Figure 7.. Liraglutide and semaglutide suppress eating independently of PPG^NTS neurons

(a) Experimental model and paradigm for GLP-1RA-induced eating suppression in PPG^NTS-DTA ablated mice or eGFP-transduced controls. n=8 (DTA) / 7 (eGFP) animals for analyses presented in b-g. (b-d) Cumulative food intake and bodyweight change over 1 day in eGFP and DTA mice administered liraglutide (200 μg/kg, s.c.), 2-way within-subjects or mixed-model ANOVA: b) Drug × Time F_(5,30)=35.35, p<0.0001; c) Drug × Time F_(5,35)=74.95, p<0.000; d) Drug F_(1,13)=33.17, p=0<0.0001, Virus F_(1,13)=1.198, p=0.294. (e-g) Cumulative food intake and bodyweight change over 1 day in eGFP and DTA mice administered semaglutide (60 μg/kg, s.c.), 2-way within-subjects or mixed-model ANOVA: e) Drug × Time F_(5,30)=51.83, p<0.0001; f) Drug × Time F_(5,35)=54.28, p<0.0001; g) Drug F_(1,13)=122.6, p=0<0.0001, Virus F_(1,13)=0.224, p=0.644. (h) Photomicrographs of cFos immunoreactivity (cFos-ir) in coronal NTS sections (mm posterior to Bregma in bottom left) from PPG-YFP mice perfused 4h after vehicle (VEH) or semaglutide (SEMA; 60 μg/kg, s.c.) administration (photomicrographs representative of independent experiments from 3/4 animals). n=3 (VEH) / 4 (SEMA) animals for analyses presented in i-k, cc: central canal. Scale=100μm. (i-j) Total cFos in NTS and AP of mice administered vehicle or semaglutide, unpaired 1-tailed t-tests: i) t₍₅₎=4.59, p=0.0029; j) t₍₅₎=2.66, p=0.0225. (k) PPG^NTS neurons co-localised with cFos immunoreactivity in NTS. Mann-Whitney 2-tailed U-test: U=0, p=0.0571. All data presented as mean ± SEM.

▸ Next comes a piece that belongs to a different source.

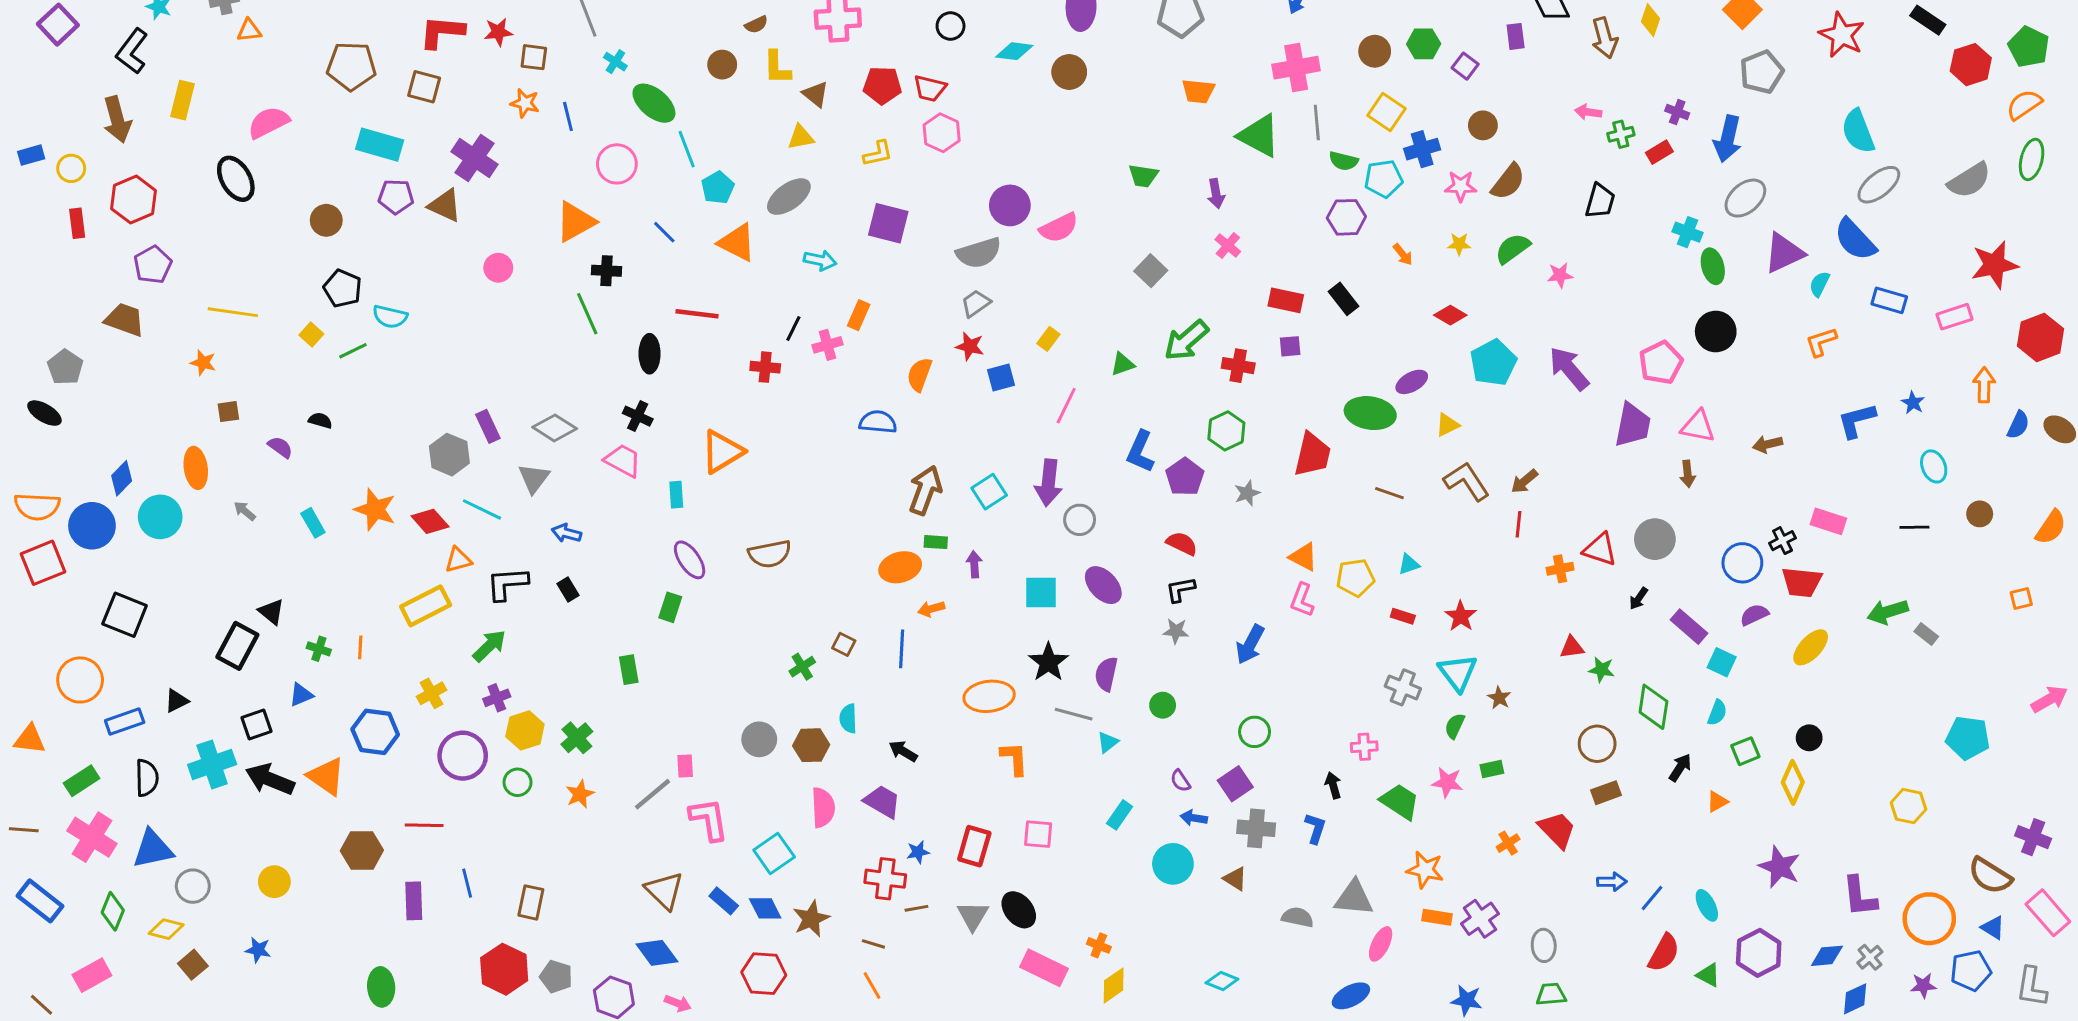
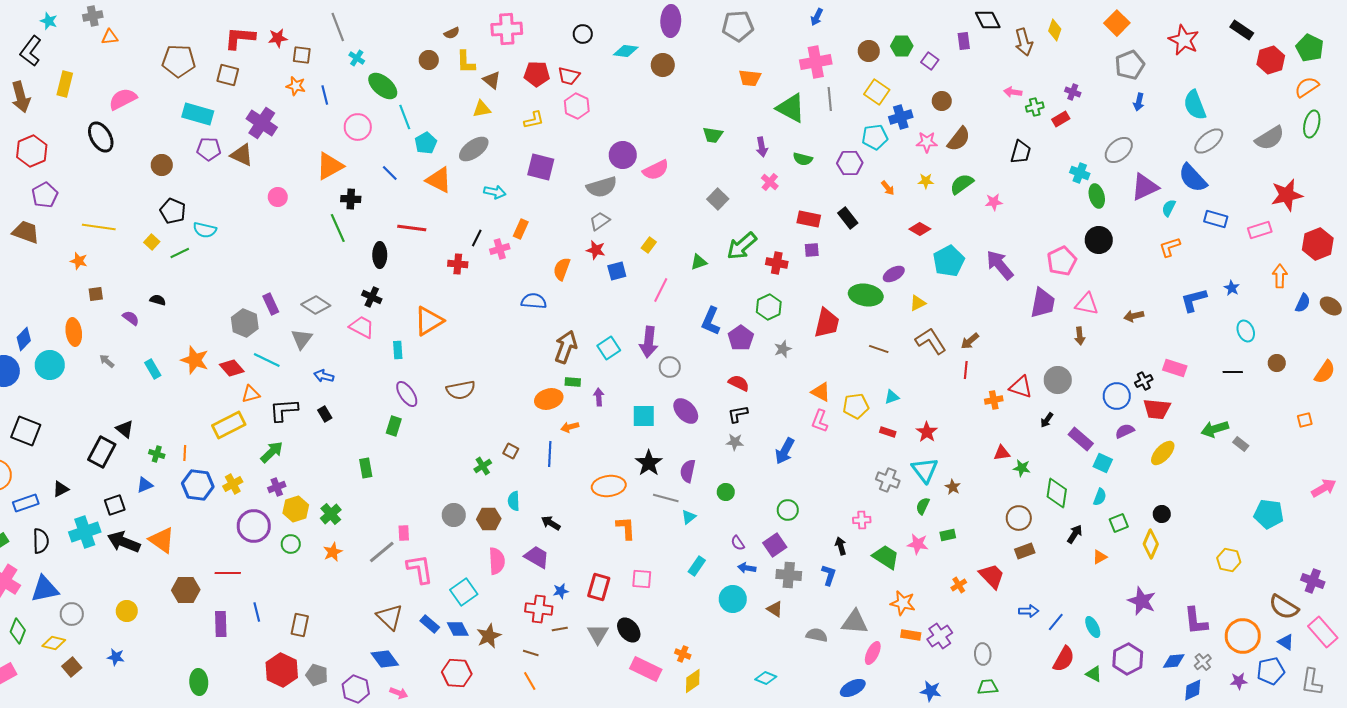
blue arrow: (1728, 139) -> (1139, 102), moved, size x0.6
green semicircle: (1344, 161) -> (803, 159), moved
blue hexagon: (375, 732) -> (198, 485), moved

Figure 8.. PPG^NTS neuron activation augments semaglutide-induced eating suppression

(a) Experimental model and paradigm for semaglutide-induced eating suppression in PPG^NTS-hM3Dq mice and administered semaglutide (60 μg/kg, s.c.) and CNO (2 mg/kg, i.p.). n=6 animals for analyses presented in b-f. (b-f) Cumulative food intake at 1, 2, 4, 6 and 24 hours, 1-way within-subjects ANOVA: b) Drug F_(1.6,8.0)=11.94, p=0.0050; c) Drug F_(1.5,7.7)=22.12, p=0.0009; d) Drug F_(1.3,6.3)=35.35, p=0.0006; e) Drug F_(1.2,6.0)=40.72, p=0.0005; f) Drug F_(1.6,8.2)=125.8, p<0.0001. (g) Graphical representation of the core findings of this study and proposed model of central and peripheral GLP-1 system gut-brain satiation circuit architecture in the brainstem. All data presented as mean ± SEM.